The backgrounds come in various designs and with varying themes, but you won’t be able to access them until the OS is activated with a valid license. The background images are static but move across the screen if you’re using a monitor with a smaller resolution, similar to the way Android and Nokia handle wallpapers across their multiple homescreens. You can edit the colours a bit more and change the main background colour, allowing for some unique combinations and possible even ones that can be created and distributed through the Microsoft store for free or for a reasonable price. I can see a big opportunity already in there for people to have some of their favourite brands and logos as a barkground, or possibly even a picture of some sort, so long as the resolution matches. That’s a space that might be worth watching if you’re considering the move to Windows 8.

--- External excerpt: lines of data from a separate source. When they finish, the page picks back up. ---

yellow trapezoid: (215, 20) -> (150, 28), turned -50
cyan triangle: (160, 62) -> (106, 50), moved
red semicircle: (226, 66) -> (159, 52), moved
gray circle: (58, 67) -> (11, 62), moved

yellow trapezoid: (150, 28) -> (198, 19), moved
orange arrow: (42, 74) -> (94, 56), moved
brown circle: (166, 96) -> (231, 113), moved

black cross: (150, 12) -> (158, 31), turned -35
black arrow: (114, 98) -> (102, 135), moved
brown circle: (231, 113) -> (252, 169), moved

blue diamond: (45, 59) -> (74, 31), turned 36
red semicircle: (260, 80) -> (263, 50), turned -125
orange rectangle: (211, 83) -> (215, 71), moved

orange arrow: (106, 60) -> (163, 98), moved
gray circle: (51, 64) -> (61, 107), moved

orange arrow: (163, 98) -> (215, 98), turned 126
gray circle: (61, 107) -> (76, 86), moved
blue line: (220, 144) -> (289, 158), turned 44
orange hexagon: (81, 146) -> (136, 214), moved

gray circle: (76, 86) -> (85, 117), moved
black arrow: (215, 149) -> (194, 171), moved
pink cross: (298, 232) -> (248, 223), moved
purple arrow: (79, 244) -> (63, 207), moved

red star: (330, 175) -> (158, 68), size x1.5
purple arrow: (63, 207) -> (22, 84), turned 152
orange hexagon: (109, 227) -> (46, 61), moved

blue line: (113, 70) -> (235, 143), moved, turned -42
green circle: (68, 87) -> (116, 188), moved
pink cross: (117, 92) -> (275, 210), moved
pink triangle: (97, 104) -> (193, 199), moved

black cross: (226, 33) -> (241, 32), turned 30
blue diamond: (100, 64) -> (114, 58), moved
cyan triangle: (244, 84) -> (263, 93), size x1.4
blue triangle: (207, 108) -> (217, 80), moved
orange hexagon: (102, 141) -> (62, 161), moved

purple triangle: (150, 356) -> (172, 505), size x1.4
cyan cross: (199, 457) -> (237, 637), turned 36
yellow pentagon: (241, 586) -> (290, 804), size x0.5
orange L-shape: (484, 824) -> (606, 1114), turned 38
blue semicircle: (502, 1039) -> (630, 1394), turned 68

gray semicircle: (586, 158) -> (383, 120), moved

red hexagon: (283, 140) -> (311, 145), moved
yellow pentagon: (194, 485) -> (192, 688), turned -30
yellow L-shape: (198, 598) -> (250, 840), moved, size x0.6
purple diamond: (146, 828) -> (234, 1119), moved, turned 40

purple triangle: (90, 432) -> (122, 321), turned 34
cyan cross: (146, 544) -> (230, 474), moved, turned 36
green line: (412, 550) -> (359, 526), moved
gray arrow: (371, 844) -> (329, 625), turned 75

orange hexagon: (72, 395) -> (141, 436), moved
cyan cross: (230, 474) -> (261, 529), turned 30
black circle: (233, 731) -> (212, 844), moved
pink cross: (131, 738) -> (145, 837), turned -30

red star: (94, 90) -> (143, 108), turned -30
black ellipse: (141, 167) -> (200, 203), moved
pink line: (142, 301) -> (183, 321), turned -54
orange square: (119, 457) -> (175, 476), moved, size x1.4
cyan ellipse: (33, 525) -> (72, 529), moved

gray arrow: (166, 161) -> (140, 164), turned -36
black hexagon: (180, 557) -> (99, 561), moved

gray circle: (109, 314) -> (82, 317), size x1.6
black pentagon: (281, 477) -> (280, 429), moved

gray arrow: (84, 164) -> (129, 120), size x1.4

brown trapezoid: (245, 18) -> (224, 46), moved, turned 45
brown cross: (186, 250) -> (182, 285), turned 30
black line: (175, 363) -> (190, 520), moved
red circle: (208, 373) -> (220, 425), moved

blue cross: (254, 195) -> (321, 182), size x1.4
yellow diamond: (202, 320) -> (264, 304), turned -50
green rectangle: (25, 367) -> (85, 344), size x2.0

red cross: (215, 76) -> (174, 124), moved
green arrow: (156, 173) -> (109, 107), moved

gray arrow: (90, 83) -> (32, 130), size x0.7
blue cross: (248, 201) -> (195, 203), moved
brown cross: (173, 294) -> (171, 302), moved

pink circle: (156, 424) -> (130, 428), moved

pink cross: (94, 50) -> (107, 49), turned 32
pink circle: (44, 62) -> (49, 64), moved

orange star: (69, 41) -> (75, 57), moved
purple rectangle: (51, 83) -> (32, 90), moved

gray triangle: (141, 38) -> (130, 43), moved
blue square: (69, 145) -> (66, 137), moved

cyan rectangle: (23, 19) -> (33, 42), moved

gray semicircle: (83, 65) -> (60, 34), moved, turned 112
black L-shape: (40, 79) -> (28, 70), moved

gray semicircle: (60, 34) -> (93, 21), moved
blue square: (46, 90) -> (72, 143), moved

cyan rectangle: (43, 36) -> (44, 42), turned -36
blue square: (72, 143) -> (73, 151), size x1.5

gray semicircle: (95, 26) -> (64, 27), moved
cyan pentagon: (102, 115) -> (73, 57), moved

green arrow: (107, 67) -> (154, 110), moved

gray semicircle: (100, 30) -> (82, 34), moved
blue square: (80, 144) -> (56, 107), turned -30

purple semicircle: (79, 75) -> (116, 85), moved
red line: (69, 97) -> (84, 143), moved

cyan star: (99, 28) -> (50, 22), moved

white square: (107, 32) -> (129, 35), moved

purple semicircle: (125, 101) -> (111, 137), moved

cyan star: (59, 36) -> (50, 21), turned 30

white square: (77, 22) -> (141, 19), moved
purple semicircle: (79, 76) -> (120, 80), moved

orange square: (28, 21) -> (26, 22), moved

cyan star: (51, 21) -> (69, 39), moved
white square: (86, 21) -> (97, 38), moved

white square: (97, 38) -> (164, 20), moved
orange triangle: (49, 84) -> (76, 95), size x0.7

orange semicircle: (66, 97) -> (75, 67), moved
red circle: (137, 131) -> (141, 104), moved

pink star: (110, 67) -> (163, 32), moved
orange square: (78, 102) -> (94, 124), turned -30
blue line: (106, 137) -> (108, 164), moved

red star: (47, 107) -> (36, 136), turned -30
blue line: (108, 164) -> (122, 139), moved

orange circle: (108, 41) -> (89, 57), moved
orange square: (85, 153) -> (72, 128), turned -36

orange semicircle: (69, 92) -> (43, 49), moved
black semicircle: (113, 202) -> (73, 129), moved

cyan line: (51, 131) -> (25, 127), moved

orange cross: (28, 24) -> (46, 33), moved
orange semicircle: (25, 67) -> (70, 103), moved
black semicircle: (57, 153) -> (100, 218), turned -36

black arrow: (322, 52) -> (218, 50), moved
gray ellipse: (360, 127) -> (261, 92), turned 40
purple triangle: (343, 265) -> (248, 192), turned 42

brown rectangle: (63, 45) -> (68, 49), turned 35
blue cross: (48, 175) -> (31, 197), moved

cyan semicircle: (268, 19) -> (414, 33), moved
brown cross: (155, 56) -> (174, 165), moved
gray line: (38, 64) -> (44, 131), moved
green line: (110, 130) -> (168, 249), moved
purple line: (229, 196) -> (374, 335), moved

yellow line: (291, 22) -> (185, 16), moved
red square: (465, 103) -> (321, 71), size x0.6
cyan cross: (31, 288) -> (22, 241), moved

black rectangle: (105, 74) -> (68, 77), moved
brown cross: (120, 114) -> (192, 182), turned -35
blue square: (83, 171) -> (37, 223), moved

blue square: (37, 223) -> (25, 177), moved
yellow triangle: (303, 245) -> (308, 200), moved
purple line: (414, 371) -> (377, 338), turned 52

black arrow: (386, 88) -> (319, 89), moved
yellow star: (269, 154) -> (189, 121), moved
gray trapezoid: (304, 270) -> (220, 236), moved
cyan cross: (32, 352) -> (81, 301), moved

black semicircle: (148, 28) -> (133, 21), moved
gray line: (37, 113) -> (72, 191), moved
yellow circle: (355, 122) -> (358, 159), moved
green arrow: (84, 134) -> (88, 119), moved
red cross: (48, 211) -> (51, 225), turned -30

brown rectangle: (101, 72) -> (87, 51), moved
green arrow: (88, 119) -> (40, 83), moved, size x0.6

In other news, Intel has gone ahead and launched their SDK for Windows 8 for two APIs that it thinks developers will aim for. The Intel Media 212 R3 SDK supports DirectX 11 and allows for optimised access to GPU-accelerated encoding, decoding and transcoding for applications that need to use the integrated GPU in Intel’s third-generation Core processor family. Its likely that this might also give developers widespread access to Quicksync, something that’s been severely lacking in support since the hardware release a year ago in Sandy Bridge Core i5 and i7 processors.

The other SDK is Intel’s SDK for OpenCL Applications 2013 Beta. Now hold on just a damn minute, didn’t AMD promise support for the same thing? It looks like Intel realised how powerful OpenCL would become on the right hardware and platform and subsequently created their own SDK for their processor lineup. The Beta, now in its second version, now supports OpenCL 1.2 API previews on CPU and other features such as a new kernel builder and GNU project debugger, which ease the creation of parallel and visual computing apps. It supports the SDK being run and debugged on all Intel HD graphics, which means that OpenCL support could possibly arrive for all processors with built-in graphics in the Intel camp.

That strikes up an interesting question – how does AMD want to support OpenCL in future? Will it allow the software to solely work on their APU and Brazos lineup, or will they extend the open-ended API to support their CPUs paired with an AMD graphics card? Remember, Nvidia resolutely sticks the finger to anyone who wants to use GPU acceleration on their cards without supporting CUDA, so AMD’s only options are their own processors with their own graphics cards – that makes it a tough sell when Intel’s Quicksync has already been shown to be massively faster and better than most options out there today.

In the end, it bodes well for the kind of hardware support we can expect from the new kernel and software present in Windows 8. I’ve already said that, purely in desktop mode and from a performance point of view, that Windows 8 is worth the upgrade. It looks like it might usher in a new era of apps that take advantage of the best and latest hardware features available.